В передней она подошла к нему и с замиранием сердца спросила:
– Доктор, он не опасен?
– Я думаю.
– По вашему мнению, выздоровеет?
– Полагаю,- ответил холодно доктор и, слегка кивнув головой, пошел вниз по лестнице к своим лошадям, таким же статным и важным, как и он сам.
По уходе доктора княгиня и Маруся, впервые после суточного томления, свободно вздохнули. Знаменитость Топорков подал им надежду.
– Как он внимателен, как мил!
– сказала княгиня, в душе благословляя всех докторов на свете. Матери любят медицину и верят в нее, когда больны их дети!
– Ва-а-ажный господин!
– заметил Никифор, давно уже не видавший в барском доме никого, кроме забулдыг-кутил, товарищей Егорушки. Старикашке и не снилось, что этот важный господин был не кто иной, как тот самый запачканный Колька, которого ему не раз приходилось во время оно вытаскивать за ноги из-под водовозни и сечь.

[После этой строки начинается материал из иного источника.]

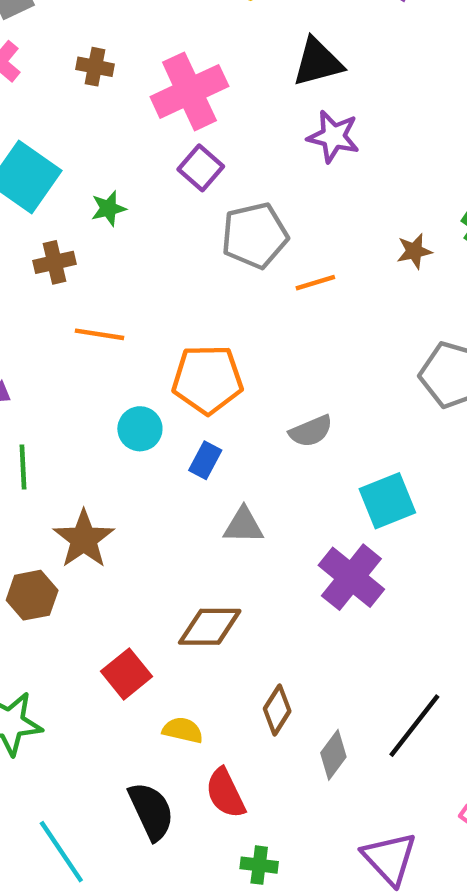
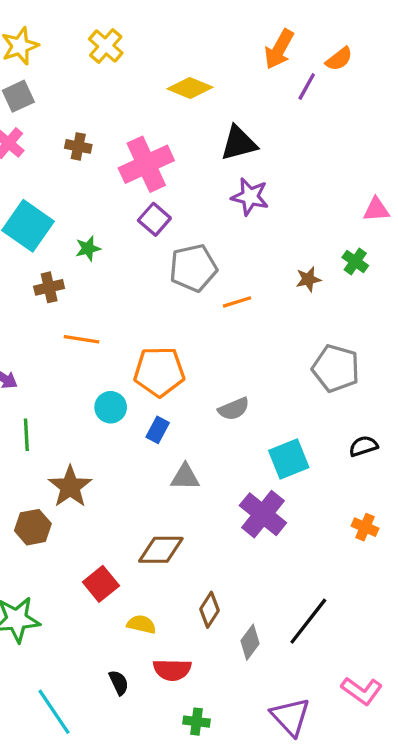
red semicircle: (225, 793) -> (172, 670), turned -63
black semicircle: (151, 811) -> (119, 683), size x0.6

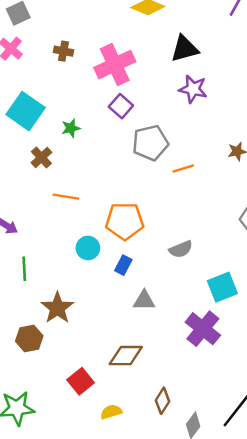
brown cross: (49, 287) -> (41, 158), turned -30
yellow semicircle: (141, 624) -> (111, 412), turned -30

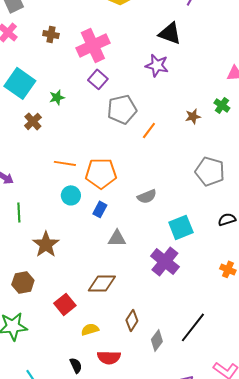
black triangle: (184, 49) -> (170, 33), moved, turned 35
orange line: (183, 169) -> (149, 130), turned -36
orange line: (66, 197) -> (65, 163), moved
brown hexagon: (29, 338) -> (23, 282), moved

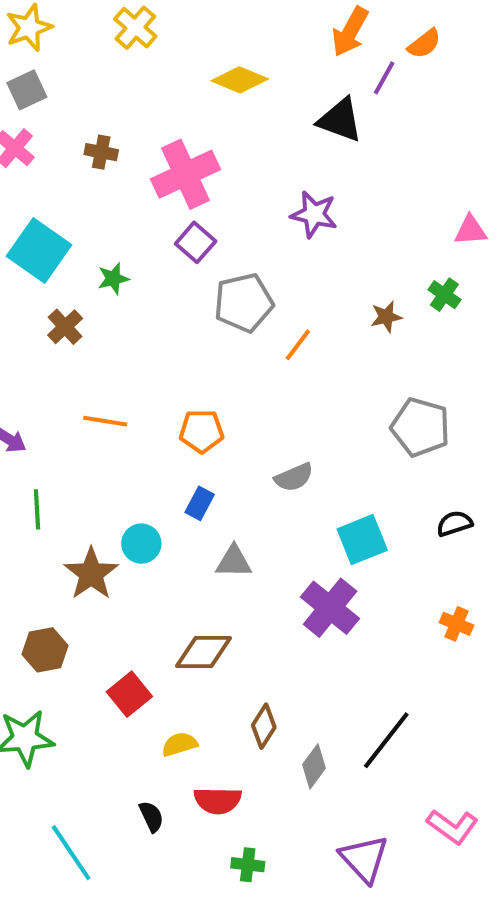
black triangle: (170, 33) -> (340, 120), moved
orange line: (65, 163) -> (105, 421), moved
orange pentagon: (101, 173) -> (202, 431), size x0.7
cyan circle: (71, 195) -> (141, 544), moved

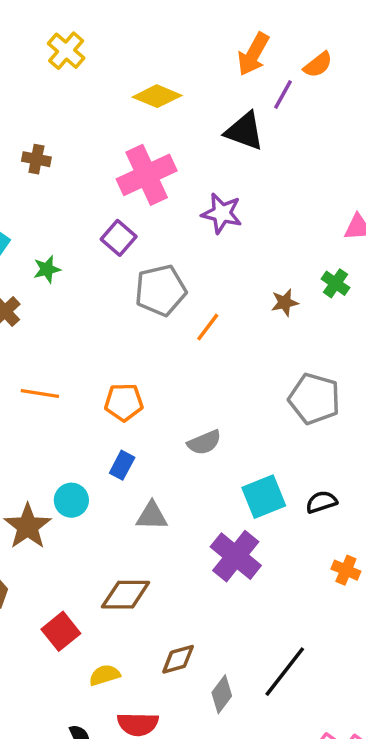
pink cross: (186, 174) -> (147, 175), moved
black semicircle: (454, 523) -> (321, 502), moved
brown diamond: (264, 726) -> (178, 659), turned 42

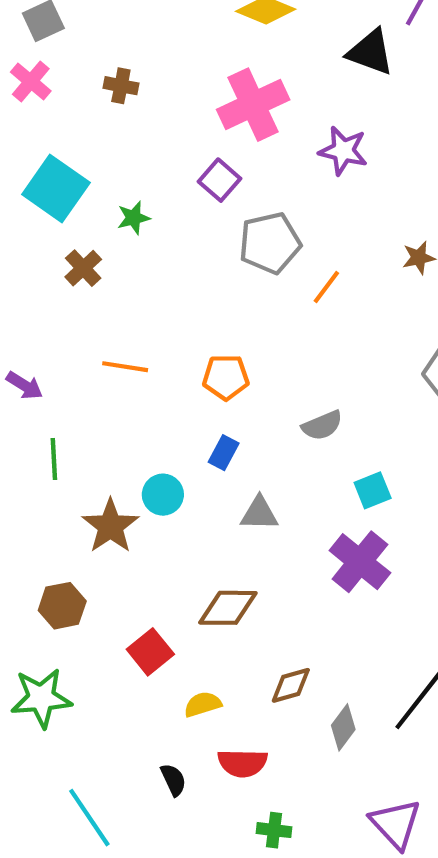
cyan square: (264, 497) -> (373, 490), moved, size x0.7

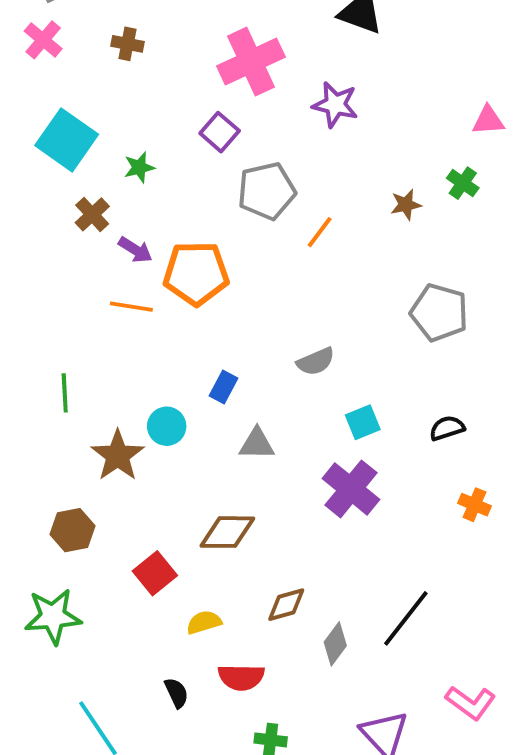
orange pentagon: (226, 377) -> (196, 273), moved, size x1.5
purple arrow: (24, 386) -> (135, 250), moved

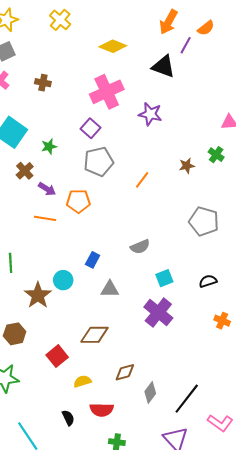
gray pentagon: (267, 191) -> (99, 162), moved
orange pentagon: (196, 273) -> (78, 201), size x0.7
black line: (406, 618) -> (187, 399), moved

Княгиня скрывала от него, что его племянник доктор. Вечером, по заходе солнца, с изнемогавшей от горя и усталости Марусей приключился вдруг сильный озноб; этот озноб свалил ее в постель. За ознобом последовали сильный жар и боль в боку. Всю ночь она пробредила и простонала:
(*65)
– Я умираю, maman!
И Топоркову, приехавшему в десятом часу утра, пришлось лечить вместо одного двух: князя Егорушку и Марусю. У Маруси нашел он воспаление легкого.

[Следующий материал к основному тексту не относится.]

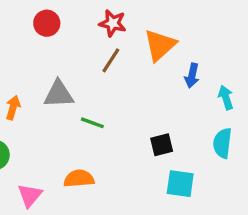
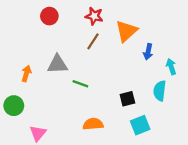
cyan semicircle: (222, 143) -> (160, 91), moved
orange semicircle: (79, 179) -> (93, 124), moved
cyan square: (180, 184) -> (140, 125), turned -30

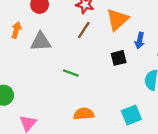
gray triangle: (57, 64) -> (41, 42), moved
orange arrow: (26, 73) -> (16, 30), moved
black square: (127, 99) -> (119, 58), moved

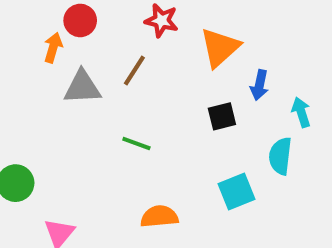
orange arrow: (16, 30) -> (53, 48), moved
brown line: (84, 30) -> (134, 71), moved
cyan square: (131, 115) -> (237, 191), moved

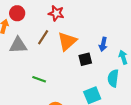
orange triangle: (220, 48) -> (67, 41), moved
green line: (136, 143) -> (39, 79), moved

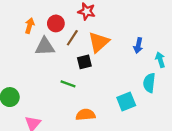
red circle: (17, 13) -> (56, 23), moved
black square: (85, 59) -> (84, 62), moved

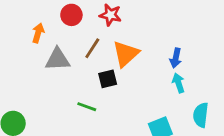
red circle: (56, 23) -> (71, 15), moved
cyan arrow: (160, 60) -> (178, 83), moved
cyan semicircle: (149, 83) -> (201, 115), moved

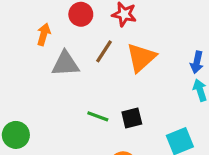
black square: (108, 79) -> (132, 118), moved

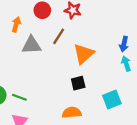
orange triangle: (141, 58) -> (84, 54), moved
green line: (98, 116) -> (19, 97), moved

В доме князей Приклонских запахло смертью. Она, невидимая, но страшная, замелькала у изголовья двух кроватей, грозя ежеминутно старухе княгине отнять у нее ее детей. Княгиня обезумела от отчаяния.
– Не знаю-с!
– говорил ей Топорков.- Не могу я знать-с, я не пророк. Ясно будет через несколько дней.
Говорил он эти слова сухо, холодно и резал ими несчастную старуху. Хоть бы одно слово надежды! К довершению ее несчастья, Топорков почти ничего не прописывал больным, а занимался одними только постукиваниями, выслушиваниями и выговорами за то, что воздух не чист, компресс поставлен не на месте и не вовремя. А все эти новомодные штуки считала старуха ни к чему не ведущими пустяками. День и ночь, не переставая, слонялась она от одной кровати к другой, забыв все на свете, давая обеты и молясь.
Горячку и воспаление легких считала она самыми смертельными болезнями, и, когда в мокроте Маруси показалась кровь, она вообразила, что у княжны "последний градус чахотки", и упала в обморок.
Можете же вообразить себе ее радость, когда княжна на седьмой день болезни улыбнулась и сказала:
– Я здорова.
На седьмой день очнулся и Егорушка. Молясь, как на полубога, смеясь от счастья и плача, княгиня подошла к приехавшему Топоркову и сказала:
– Я обязана вам, доктор, спасением моих детей. Благодарю!